L’Idole des jeunes interprétant Shakespeare, c’est le pari fou qu’il prit en 1976. Et pour la première fois de sa carrière, le disque fut soldé peu après sa sortie
7 Septembre 1976 : avec la parution du double 33 tours “Hamlet” (Philips 6641 470), Johnny essuyait le véritable premier échec de sa carrière.
« Hamlet » reste indiscutablement le disque le plus curieux de l’oeuvre de Johnny
Le lecteur qui n’était pas né à l’époque s’attendrait à trouver dans cet article le mot “controversé”, mais ce n’est même pas le cas. « Hamlet » fut beaucoup plus ignoré que critiqué. Les avis, bien sûr, sont partagés. Johnny lui-même, dans « Destroy », déclare qu’il rêvait depuis 1969 d’enregistrer cet album. A l’époque, il souhaitait interpréter Shakespeare sur une musique des Beatles et une mise en scène de Fellini.
Il en enregistre les bases musicales à Londres en 1971
Cinq ans plus tard, l’album sort dans l’indifférence la plus totale. “Dommage, dit-il... J’y avais mis toutes mes tripes". Mais Jean-William Thoury, dans Jukebox Magazine n°45, sans dévaloriser l’implication de Johnny, conteste l’enrobage : “Le livret est grotesque, la musique sans grand intérêt (...) Johnny porte cette oeuvre ridicule à bout de bras, avec toute la force de son interprétation, avec son pouvoir de conviction. Hélas la partie est trop rude". Serge Lama, pourtant, a bien campé Napoléon sans qu’on y trouve à redire !
Le projet ambitieux nécessita la présence de 150 musiciens classiques, en plus de l’équipe habituelle
On retrouve le « clan » Hallyday de l’époque : “Rolling”, Slim Pezin, Jannick Top, Christian Padovan, Marc Chantereau et Gabriel Yared. Sans oublier la responsabilité de Gilles Thibaut et de Pierre Groscolas dans l’élaboration de la partition. Que du beau monde, des musiciens aguerris. Pourtant le public est désarçonné.
Des titres peu avenants
Comme il est de coutume, la maison de disques fit confectionner des 45 tours de promotion destinés à tenter d’imposer des extraits de « Hamlet » à la radio pour le faire connaître au public réticent. Mais les titres des chansons eux-mêmes n’avaient rien de tentant : « La mort d’Ophélie », « To Be Or Not To Be », « Ta mère est putain », « Le Duel », « J’effacerai de ma mémoire ». Difficile à programmer !

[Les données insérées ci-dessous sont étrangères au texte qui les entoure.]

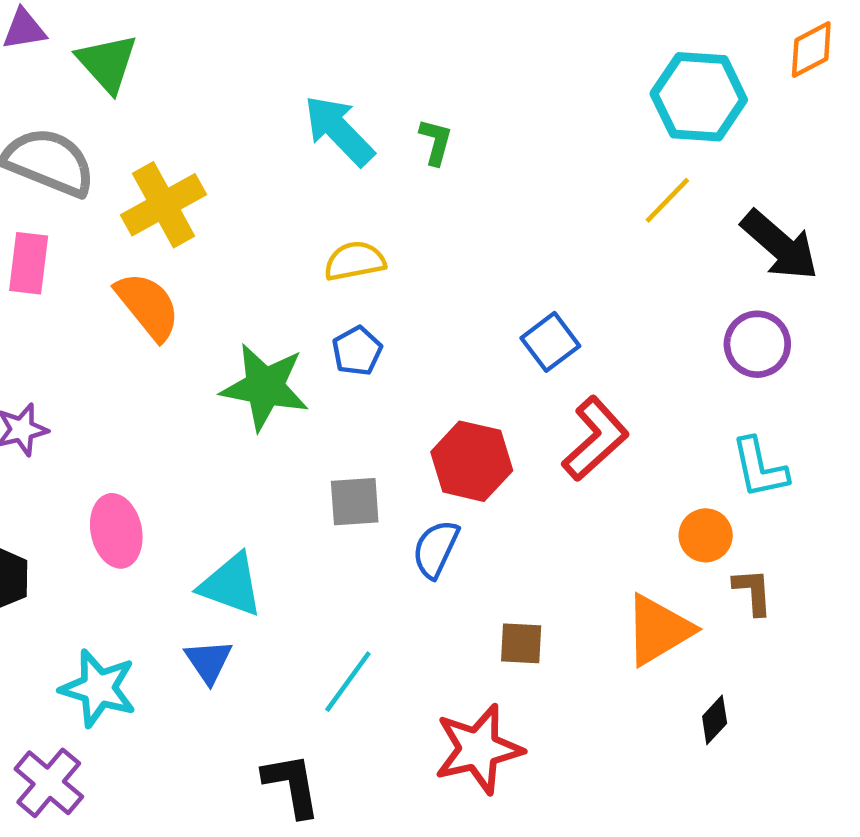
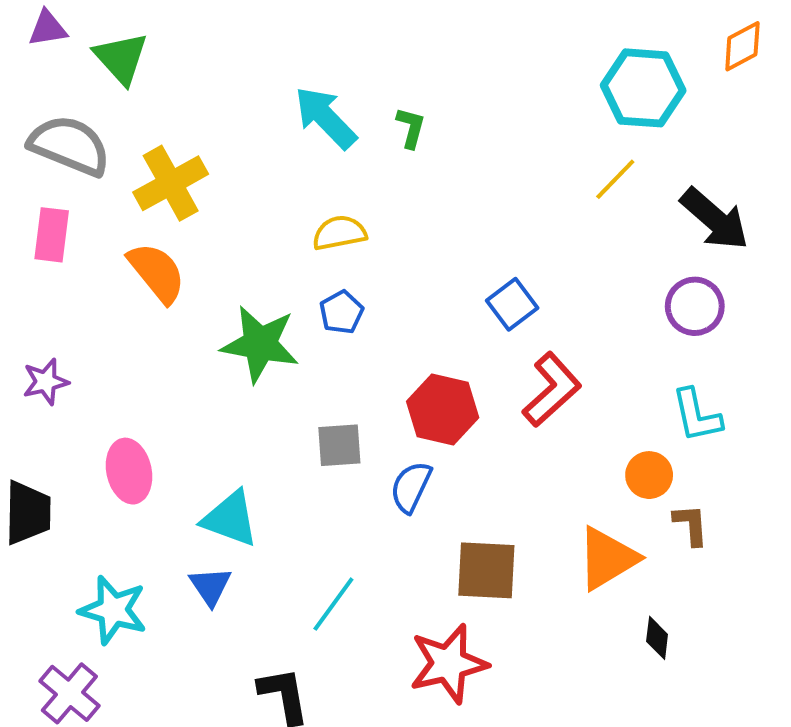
brown square: (521, 643) -> (486, 570), size x1.6
black diamond: (715, 720) -> (657, 638), turned -36

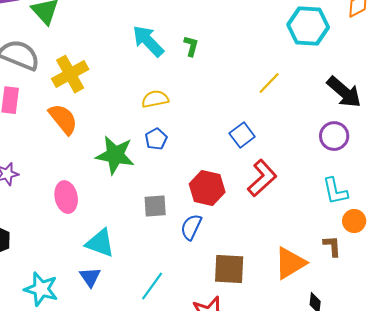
yellow line: (615, 179) -> (269, 83), moved
pink ellipse: (129, 471) -> (66, 197), moved
orange circle: (649, 475) -> (354, 221), moved

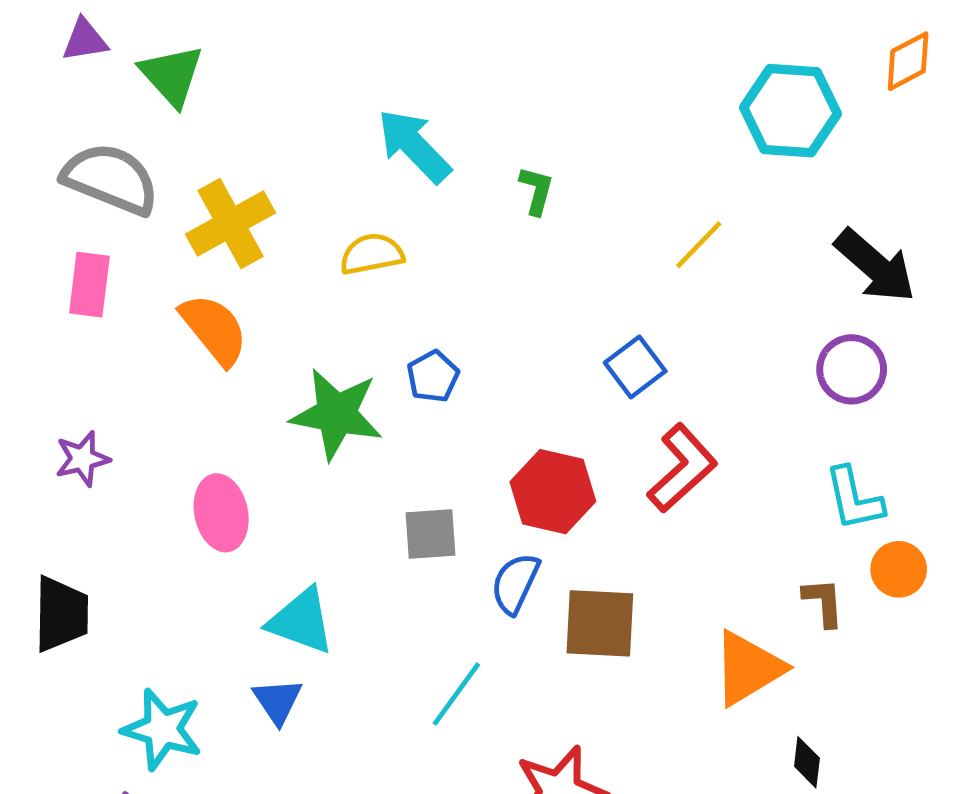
green L-shape: (191, 46) -> (536, 191), moved
yellow semicircle: (155, 99) -> (372, 254), moved
brown L-shape: (332, 246) -> (823, 602), moved
brown square: (229, 269) -> (600, 623), moved
cyan line: (152, 286) -> (456, 694), moved

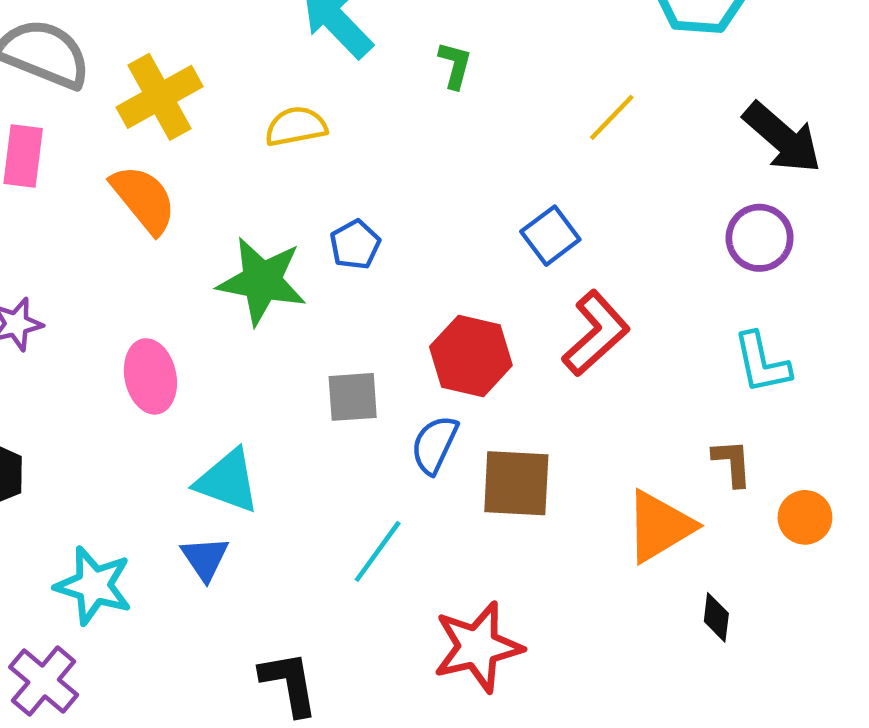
orange circle: (899, 569) -> (805, 517), moved

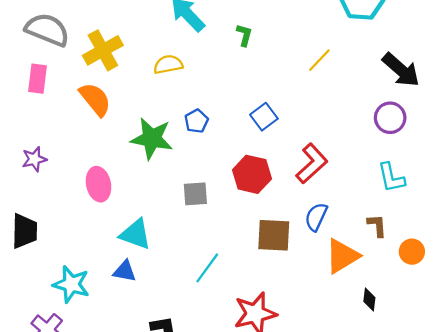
blue square: (550, 236) -> (264, 117), moved
blue semicircle: (435, 445) -> (316, 217), moved
blue triangle: (205, 558) -> (125, 271), turned -45

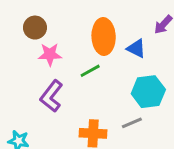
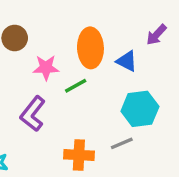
pink star: (50, 54) -> (46, 68), moved

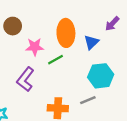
blue triangle: (127, 61) -> (91, 42), turned 49

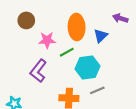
purple arrow: (112, 24) -> (120, 18), turned 64
cyan hexagon: (101, 76) -> (88, 68), moved

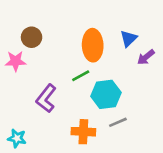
purple arrow: (120, 18) -> (146, 57), moved, turned -56
blue triangle: (101, 36) -> (129, 39), moved
pink star: (47, 40) -> (16, 61), moved

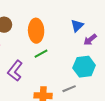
orange ellipse: (93, 45) -> (36, 31), moved
cyan hexagon: (106, 94) -> (84, 67), moved

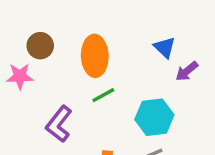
blue triangle: (77, 26) -> (165, 47), turned -32
cyan hexagon: (84, 67) -> (154, 117), moved

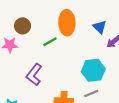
orange ellipse: (95, 56) -> (67, 23), moved
green line: (103, 95) -> (50, 42), moved

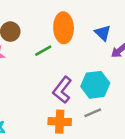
purple L-shape: (34, 75) -> (62, 90), moved

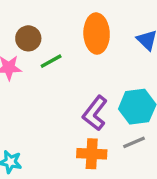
green line: (43, 51) -> (51, 61), moved

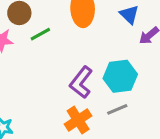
orange cross: (92, 154) -> (78, 120), turned -36

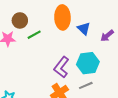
blue triangle: (129, 15) -> (84, 29), moved

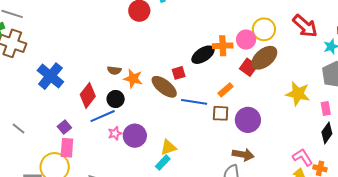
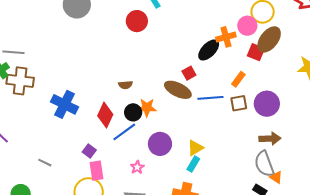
orange star: (133, 79) -> (147, 108), moved
pink star: (115, 133) -> (137, 167), moved

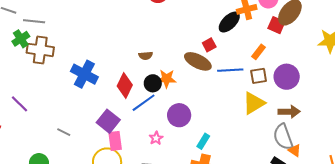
yellow triangle: (195, 148) -> (254, 103), moved, size x1.4
purple square: (89, 151) -> (108, 121), size x1.6
cyan rectangle: (193, 164) -> (203, 141), moved

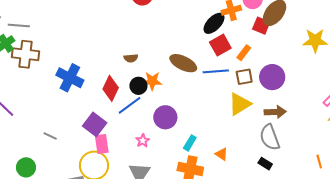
red square: (209, 45) -> (220, 45), moved, size x1.5
orange triangle: (295, 150) -> (222, 154), moved

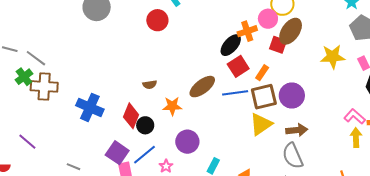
gray line: (19, 26) -> (36, 58), turned 35
brown ellipse: (183, 63) -> (202, 87), turned -60
brown square: (244, 77) -> (264, 97), size x1.5
black circle: (138, 86) -> (145, 125), moved
blue line: (130, 105) -> (145, 155), moved

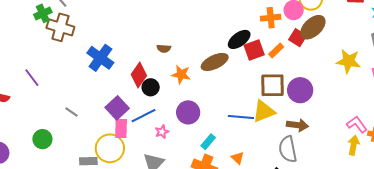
black ellipse: (231, 45) -> (239, 39), moved
orange rectangle: (262, 73) -> (276, 50), moved
blue line: (235, 93) -> (241, 117), moved

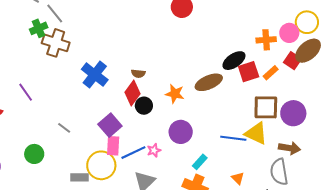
brown semicircle: (164, 48) -> (138, 74), moved
yellow triangle: (264, 111) -> (256, 133), turned 45
blue line: (144, 116) -> (133, 153), moved
orange triangle: (238, 158) -> (238, 178), moved

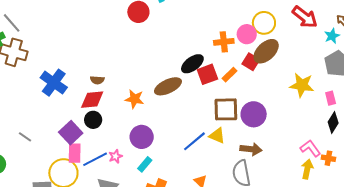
red diamond: (133, 93) -> (92, 100), turned 50
black circle: (144, 106) -> (93, 120), moved
yellow triangle: (256, 133) -> (217, 136), size x0.7
blue line: (233, 138) -> (194, 141), turned -45
cyan rectangle: (200, 162) -> (145, 164), moved

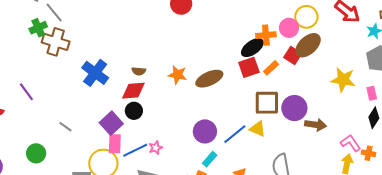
black ellipse: (192, 64) -> (252, 48), moved
orange star: (134, 99) -> (178, 75), moved
purple circle: (142, 137) -> (205, 131), moved
brown arrow: (251, 149) -> (316, 125), moved
cyan rectangle: (145, 164) -> (210, 159), moved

L’échec commercial d’ "Hamlet » aura une curieuse conséquence
L’annulation du projet de comédie musicale de Sylvie Vartan basé sur le thème d' »Alice au pays des merveilles » est la conséquence directe de l’échec du disque de celui qui est encore son mari. La mission d’écrire les chansons avait été confiée à Gilles Thibaut et Pierre Groscolas et, imprudente, Sylvie les avait montrées à Johnny qui leur demanda alors d’écrire « Hamlet ». Pour des impératifs de dates de sortie de disques, « Hamlet » sortit avant « Alice au pays des merveilles », mais, suite au “bouillon” de l’entreprise « Hamlet », tout le monde se fâcha et Pierre Groscolas, mettant Johnny et Sylvie “dans le même sac”, s’opposa au projet « Alice au pays des merveilles ».
Le disque passa, non pas dans les poubelles de l’Histoire, mais au purgatoire
« Hamlet » est un des rares albums du commerce, parus après 1970, qui ait une quelconque valeur “collector” en édition originale vinyl (au moins 50 €). Il traîna chez les soldeurs durant des années mais personne n’en voulait. Même l’esprit de spéculation qui règne dans le milieu des revendeurs, pour une fois, ne joua pas. Ce n’est que lorsque le disque eut totalement disparu (était-il retourné à l’usine pour être pilonné ?) que sa valeur commença à monter. Pas pour bien longtemps : la cote se stabilisa à partir de sa réédition en CD pour Noël 1990. L’édition japonaise, pourvue d’une pochette expurgée, est en revanche très recherchée.